A deal over the post-Brexit status of the British territory of Gibraltar will depend on an agreement over the use of the airport, Spain’s foreign minister, José Manuel Albares, said in an interview published on Sunday in El País.

The status of Gibraltar and how to police the border with Spain have been points of contention since the UK voted in 2016 to leave the European Union. The UK, Spain and the EU are due to hold further talks on the matter on Wednesday.

London and Madrid revived talks at the end of November over the future of Gibraltar, which has a land border with Spain – and Albares met his counterpart, the new British foreign minister David Cameron, in Brussels.

Albares said that Spain has presented the UK with a proposal that includes free movement of people and goods, the removal of the physical border between Gibraltar and Spain and use of the airport.

‘It is up to the UK to decide whether it wants this or the simple application of European legislation,’ Albares told El País.

‘To me it seems like progress that flights can come from Spanish airports and other European countries, promoting tourism and relations,’ he said. ‘The airport has to be in the agreement.’

The negotiations had stalled earlier this year because of the Spanish government making what British officials said were unacceptable demands about ceding jurisdiction of the airport to Madrid, a move perceived as posing a threat to Gibraltar’s sovereignty.

The aim of the new negotiation is to agree a common travel area between Gibraltar and the Schengen zone, removing most immigration controls at the border – yet the control and use of the airport still needs to be resolved.

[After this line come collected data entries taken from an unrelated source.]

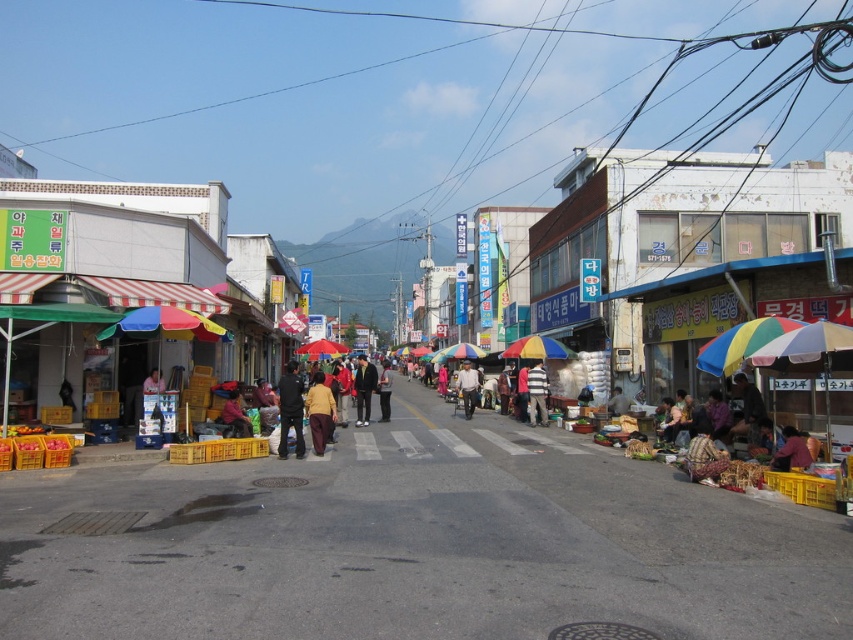 Is point (329, 401) positioned in front of point (445, 356)?

Yes, point (329, 401) is closer to viewer.

Between yellow fabric pants at center and rainbow striped umbrella at center, which one appears on the left side from the viewer's perspective?

yellow fabric pants at center

This screenshot has width=853, height=640. Find the location of `yellow fabric pants at center`. yellow fabric pants at center is located at coordinates (320, 412).

Can you confirm if dark gray pants at center is positioned to the left of multicolored fabric umbrella at center?

Incorrect, dark gray pants at center is not on the left side of multicolored fabric umbrella at center.

Between dark gray pants at center and multicolored fabric umbrella at center, which one is positioned lower?

dark gray pants at center is lower down.

Does point (364, 420) lie behind point (306, 358)?

No, it is not.

At what (x,y) coordinates should I click in order to perform the action: click on dark gray pants at center. Please return your answer as a coordinate pair (x, y). The image size is (853, 640). Looking at the image, I should click on (364, 388).

Is dark blue jeans at center above rainbow striped umbrella at center?

Actually, dark blue jeans at center is below rainbow striped umbrella at center.

Is dark blue jeans at center thinner than rainbow striped umbrella at center?

No.

At what (x,y) coordinates should I click in order to perform the action: click on dark blue jeans at center. Please return your answer as a coordinate pair (x, y). The image size is (853, 640). Looking at the image, I should click on (289, 410).

Find the location of a particular element. dark blue jeans at center is located at coordinates (289, 410). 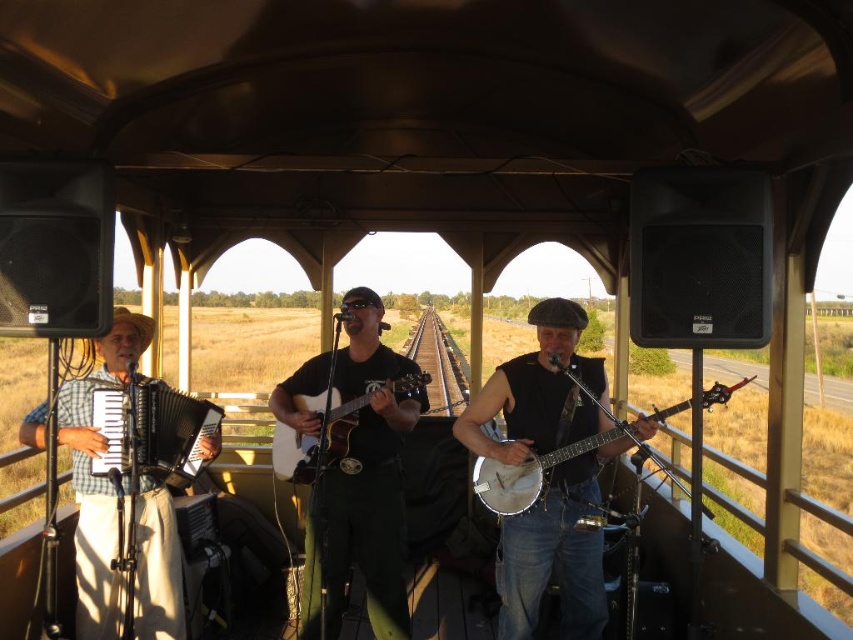 You are a photographer standing at the center of the train car. You want to take a photo of the matte black accordion at left. Which direction should you move to get a better shot?

Since the matte black accordion at left is located at point (151, 429), you should move to the left side of the train car to get a better shot.

From the picture: You are a photographer standing in front of the train car. You want to take a photo of the matte black accordion at left and the matte brown acoustic guitar at center. Which instrument will appear larger in your photo?

The matte black accordion at left appears larger in the photo because it is closer to the viewer than the matte brown acoustic guitar at center. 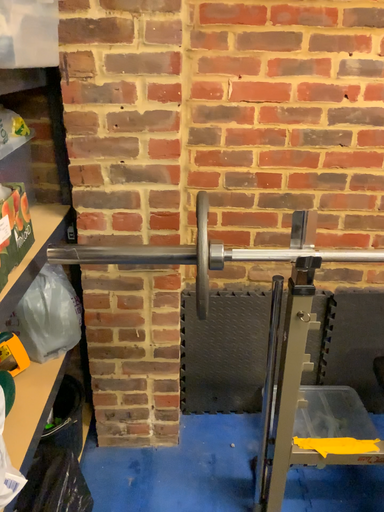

Gibraltar, an enclave at the southern tip of Spain, has been under British rule since the 18th century but was excluded from the Brexit deal reached between Britain and the EU.

Spain, Britain and the European Union agreed on 31 December 2020, hours before Britain’s full exit from the bloc, that Gibraltar would remain part of EU agreements, such as the Schengen Area, and Spain would police the port and the airport, pending a lasting solution.

Spain ceded the outpost, famed for its towering rock, to Britain in 1713 but has long called for its return.